*** Opening DATA FOR PROCESSING ***

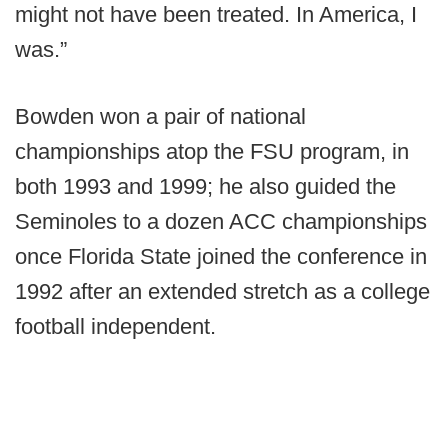
might not have been treated. In America, I
was.”
Bowden won a pair of national
championships atop the FSU program, in
both 1993 and 1999; he also guided the
Seminoles to a dozen ACC championships
once Florida State joined the conference in
1992 after an extended stretch as a college
football independent.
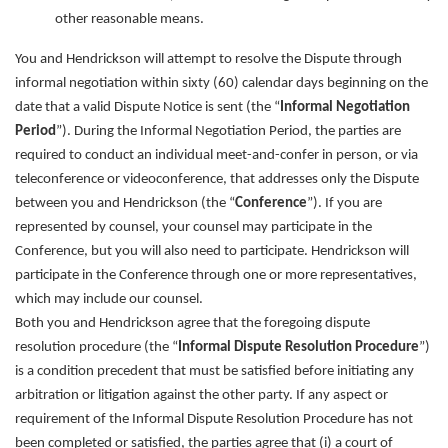
other reasonable means.
You and Hendrickson will attempt to resolve the Dispute through
informal negotiation within sixty (60) calendar days beginning on the
date that a valid Dispute Notice is sent (the “
Informal Negotiation
Period
”). During the Informal Negotiation Period, the parties are
required to conduct an individual meet-and-confer in person, or via
teleconference or videoconference, that addresses only the Dispute
between you and Hendrickson (the “
Conference
”). If you are
represented by counsel, your counsel may participate in the
Conference, but you will also need to participate. Hendrickson will
participate in the Conference through one or more representatives,
which may include our counsel.
Both you and Hendrickson agree that the foregoing dispute
resolution procedure (the “
Informal Dispute Resolution Procedure
”)
is a condition precedent that must be satisfied before initiating any
arbitration or litigation against the other party. If any aspect or
requirement of the Informal Dispute Resolution Procedure has not
been completed or satisfied, the parties agree that (i) a court of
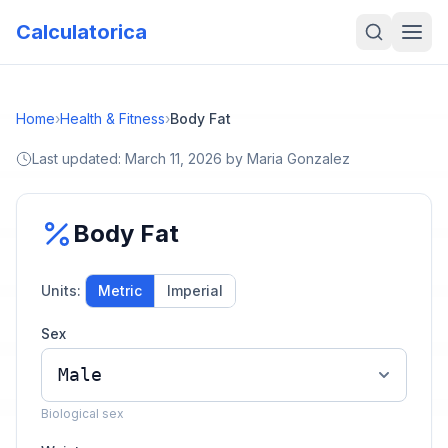
Calculatorica
Home
›
Health & Fitness
›
Body Fat
Last updated:
March 11, 2026
by
Maria Gonzalez
Body Fat
Units:
Metric
Imperial
Sex
Biological sex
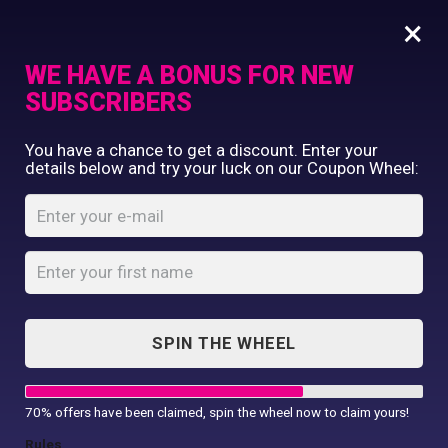
×
WE HAVE A BONUS FOR NEW
SUBSCRIBERS
Commercial Printing
You have a chance to get a discount. Enter your
Clothing Printing
details below and try your luck on our Coupon Wheel:
Printable
Gifts
Softshell
Shop By Occassion
Bodywarmer
Franchises
Design Editor
Home
Shop
...
About Us
Printable Softshell Bodywarmer
Contact Us
SPIN THE WHEEL
My Account
70% offers have been claimed, spin the wheel now to claim yours!
Rules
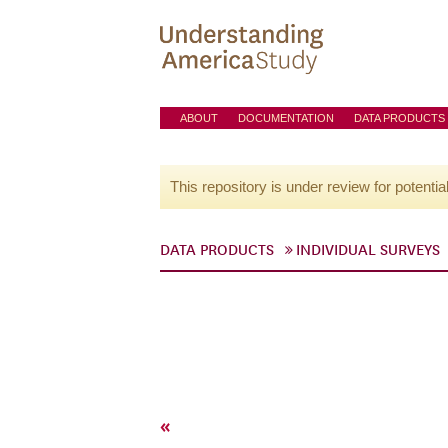
ABOUT
DOCUMENTATION
DATA PRODUCTS
This repository is under review for potentia
DATA PRODUCTS
INDIVIDUAL SURVEYS
«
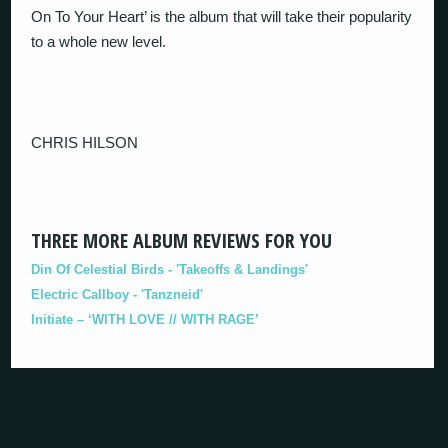
On To Your Heart’ is the album that will take their popularity
to a whole new level.
CHRIS HILSON
THREE MORE ALBUM REVIEWS FOR YOU
Din Of Celestial Birds - 'Takeoffs & Landings'
Electric Callboy - 'Tanzneid'
Initiate – ‘WITH LOVE // WITH RAGE’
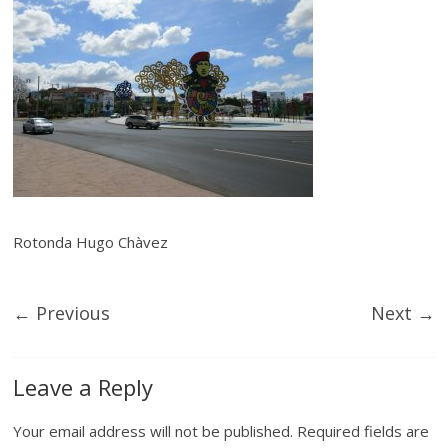
Rotonda Hugo Chàvez
← Previous
Next →
Leave a Reply
Your email address will not be published.
Required fields are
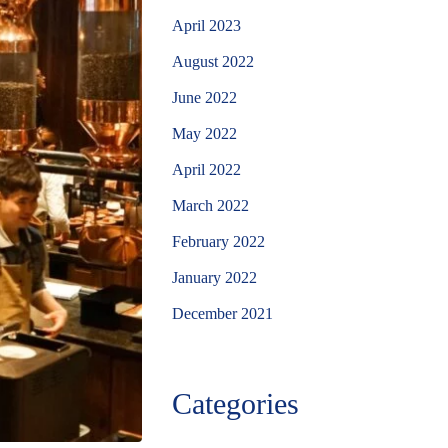
April 2023
August 2022
June 2022
May 2022
April 2022
March 2022
February 2022
January 2022
December 2021
Categories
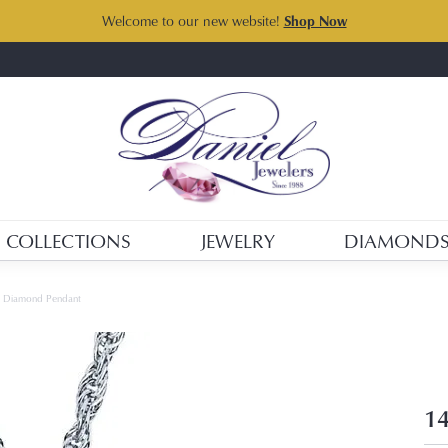
Welcome to our new website!
Shop Now
COLLECTIONS
JEWELRY
DIAMOND
d Diamond Pendant
14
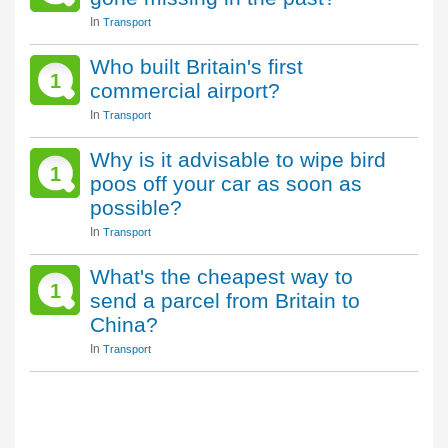
In
Transport
Who built Britain's first
1
commercial airport?
In
Transport
Why is it advisable to wipe bird
1
poos off your car as soon as
possible?
In
Transport
What's the cheapest way to
1
send a parcel from Britain to
China?
In
Transport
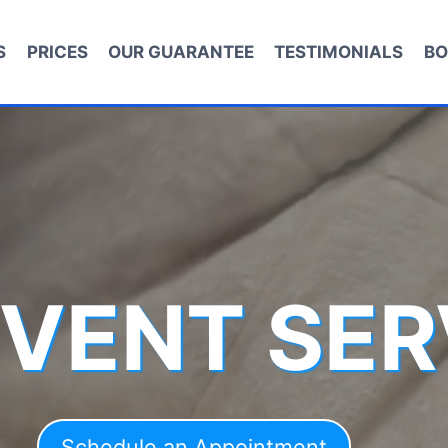
S
PRICES
OUR GUARANTEE
TESTIMONIALS
BO
 VENT SER
Schedule an Appointment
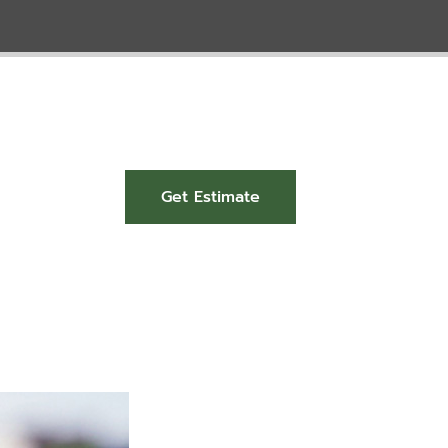
Get Estimate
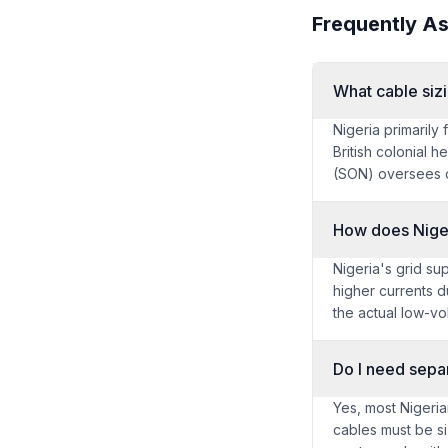
Frequently A
What cable siz
Nigeria primarily
British colonial 
(SON) oversees c
How does Nigeri
Nigeria's grid su
higher currents d
the actual low-vo
Do I need separ
Yes, most Nigeria
cables must be si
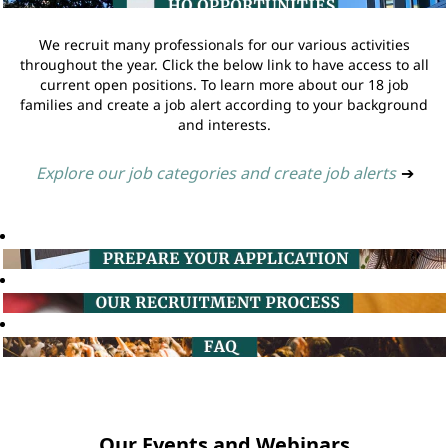
We recruit many professionals for our various activities
throughout the year. Click the below link to have access to all
current open positions. To learn more about our 18 job
families and create a job alert according to your background
and interests.
Explore our job categories and create job alerts
➔
Our Events and Webinars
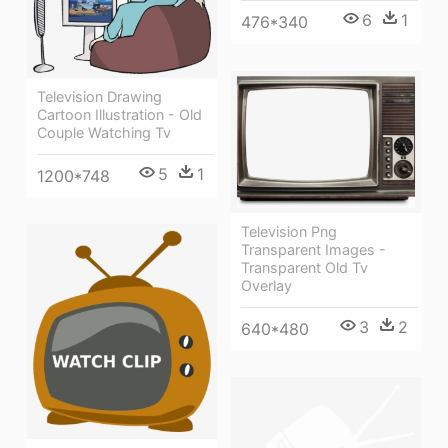
6
1
476*340
Television Drawing
Cartoon Illustration - Old
Couple Watching Tv
5
1
1200*748
Television Png
Transparent Images -
Transparent Old Tv
Overlay
3
2
640*480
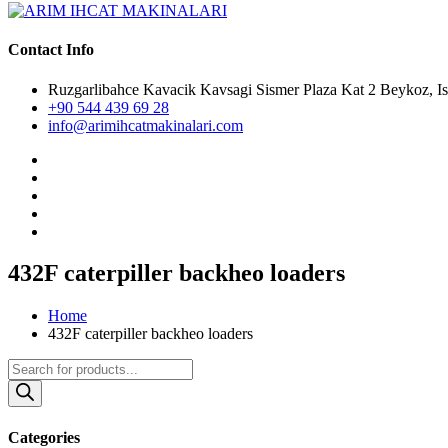
Contact Info
Ruzgarlibahce Kavacik Kavsagi Sismer Plaza Kat 2 Beykoz, Is
+90 544 439 69 28
info@arimihcatmakinalari.com
432F caterpiller backheo loaders
Home
432F caterpiller backheo loaders
Products
search
Categories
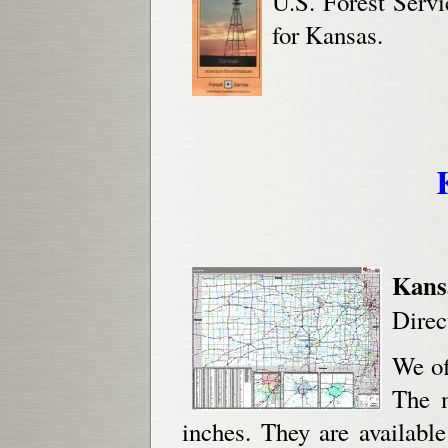
U.S. Forest Serv
for Kansas.
Kans
Direc
We of
The 
inches. They are availabl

*** Closing DATA FOR PROCESSING ***

## TASK DETAILS
If a line in the entries above contains "other", report it.

## RESPONSE BOX
other reasonable means.
arbitration or litigation against the other party. If any aspect or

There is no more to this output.